Question

Consider this function template:

template<typename T>
unsigned long f(void *) { return 0;}

Now, I print the addresses of f<A> and f<B> as:

std::cout << (void*)f<A> << std::endl;
std::cout << (void*)f<B> << std::endl;

Why do they print the same address if compiled in MSVS10? Are they not two different functions and therefore should print different addresses?

Updated:

I realized that on ideone, it prints the different address. MSVS10 optimizes the code, as the function doesn't depend on T in any way, so it produces same function. @Mark's answer and comments on this are valuable. :-)

Was it helpful?

Solution

Since the function doesn't depend on the template parameter, the compiler can condense all instantiations into a single function.

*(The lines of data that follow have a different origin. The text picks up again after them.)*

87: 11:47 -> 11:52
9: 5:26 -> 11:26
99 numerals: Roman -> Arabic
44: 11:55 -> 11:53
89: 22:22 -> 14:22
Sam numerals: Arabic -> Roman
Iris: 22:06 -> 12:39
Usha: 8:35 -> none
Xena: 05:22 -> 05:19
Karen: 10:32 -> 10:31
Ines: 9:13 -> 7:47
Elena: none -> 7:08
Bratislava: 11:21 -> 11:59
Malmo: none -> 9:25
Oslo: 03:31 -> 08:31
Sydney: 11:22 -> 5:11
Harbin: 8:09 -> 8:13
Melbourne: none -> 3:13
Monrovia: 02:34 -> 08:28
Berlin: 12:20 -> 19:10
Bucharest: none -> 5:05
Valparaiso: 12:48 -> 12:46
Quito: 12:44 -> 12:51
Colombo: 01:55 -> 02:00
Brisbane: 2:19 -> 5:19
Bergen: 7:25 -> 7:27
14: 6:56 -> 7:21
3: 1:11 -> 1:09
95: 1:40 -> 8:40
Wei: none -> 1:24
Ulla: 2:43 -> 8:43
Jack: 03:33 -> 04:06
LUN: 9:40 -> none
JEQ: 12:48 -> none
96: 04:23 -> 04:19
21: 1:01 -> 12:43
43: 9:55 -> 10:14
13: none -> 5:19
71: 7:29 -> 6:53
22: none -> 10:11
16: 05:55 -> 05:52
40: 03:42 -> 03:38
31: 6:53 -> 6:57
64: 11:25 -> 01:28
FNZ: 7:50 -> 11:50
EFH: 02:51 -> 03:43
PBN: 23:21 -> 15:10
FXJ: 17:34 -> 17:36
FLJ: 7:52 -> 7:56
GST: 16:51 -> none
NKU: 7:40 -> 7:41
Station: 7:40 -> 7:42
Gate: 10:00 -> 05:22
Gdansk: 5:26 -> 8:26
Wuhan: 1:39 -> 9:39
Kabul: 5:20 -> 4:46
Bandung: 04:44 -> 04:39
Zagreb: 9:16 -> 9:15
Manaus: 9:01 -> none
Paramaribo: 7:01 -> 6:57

I don't know why you get 1 for the address.


Added by Nawaz:

I experimented with my real code, and concluded that what @Mark said above is very important here :

Since the function doesn't depend on the template parameter, the compiler can condense all instantiations into a single function.

I also came to a conclusion that if the function-body depends on T*, not on T, it still produces the same function for different type arguments in my real code (not on ideone, though). However, if it depends on T, then it produces different functions, because sizeof(T) differs (fortunately for me) for different type arguments.

So I added a dummy automatic variable of type T in the function template, so that the function could depend on the size of T so as to force it to produce different functions.

OTHER TIPS

You need to cast to void *:

std::cout << (void*)(ftype*)f<A> << std::endl;
std::cout << (void*)(ftype*)f<B> << std::endl;

If you cast to a function pointer (or several other classes of non-void pointers), it will be interpreted as a bool by the operator<< for std::ostream (hence the 1).

This is simply a case of undefined behavior because the results of casting a pointer to a function to a pointer to object type are undefined.

A more interesting expression to examine would bef<A> == f<B> which should evaluate to true if and only if A and B refer to the same type.